I wouldn't recommend bidpay/auctionpayments.com myself. I paid for an auction for the first time with bidpay (now auctionpayments.com) the friday after Thanksgiving. Very horrible experience. After 3 days, they still hadn't approved the money order. So I used their contact form to try to find out what the hold-up was. 2 days later, still no answer. I sent another email. No answer. I sent another 2 days later. Nothing. I kept trying to contact them every other day or so. No other way to contact them is on their web site. No phone number, etc... Finally, after 10 days, I did a search on usenet and found this isn't an isolated problem. Also found a 1-800-350-5952 number someone posted in one of the threads on how to contact them by phone.

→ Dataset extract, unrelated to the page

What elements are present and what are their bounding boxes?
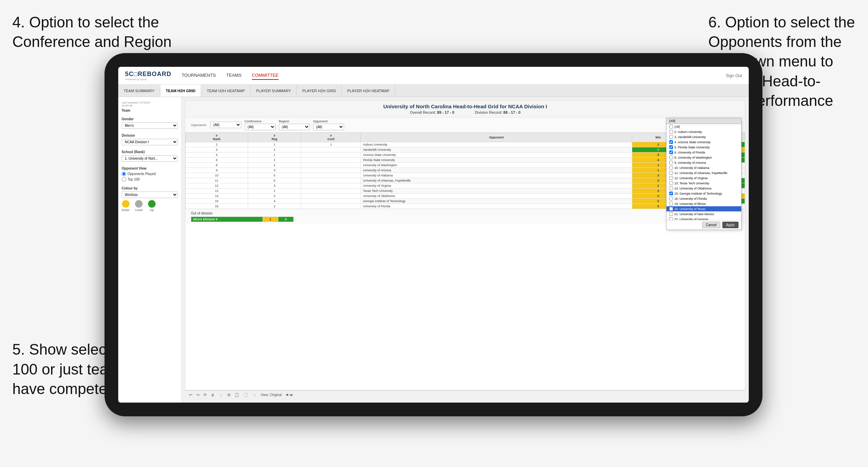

Finally after calling them and getting a "we are experiencing a really busy holiday season" excuse, the money order was approved and sent out that day.

Stay far away from bidpay.com/auctionpayments.com if you can help it!


----------



## Cyclone (Jul 1, 2002)

Well things are begining to pick up today. No new bids since Wednesday, but I did get two inquiries to sell it now.



> hey i was wondering how much you wanted for this item? Can you end it early, i can be the high bidder but ill send you the quoted price via paypal. This way i can send you payment via paypal and have it shiped out today 2-3 days priority usps in order to get it in time for christmas. let me know Thank you


and



> PLEASE HELP I NEED TO BUY A 7100 FOR A RESTAURANT IN BERMUDA DO YOU HAVE A SELL PRICE? ALSO HAS THE UNIT BEEN USED AT ALL IN THE PAST? IS THE CARD WITH THE UNIT THE CARD IT CAME WITH ? THANKS


I politely declined both offers and I hope the bidding picks up towards the close of the auction.


----------



## Cyclone (Jul 1, 2002)

Well, the bidding finally ended. Winning price $375.


----------



## Nick (Apr 23, 2002)

Thanks for the reports, Cyclone. I have 2 7200s I will be selling for more than twice what I paid for them. Wish my other investments had more than doubled in three years. 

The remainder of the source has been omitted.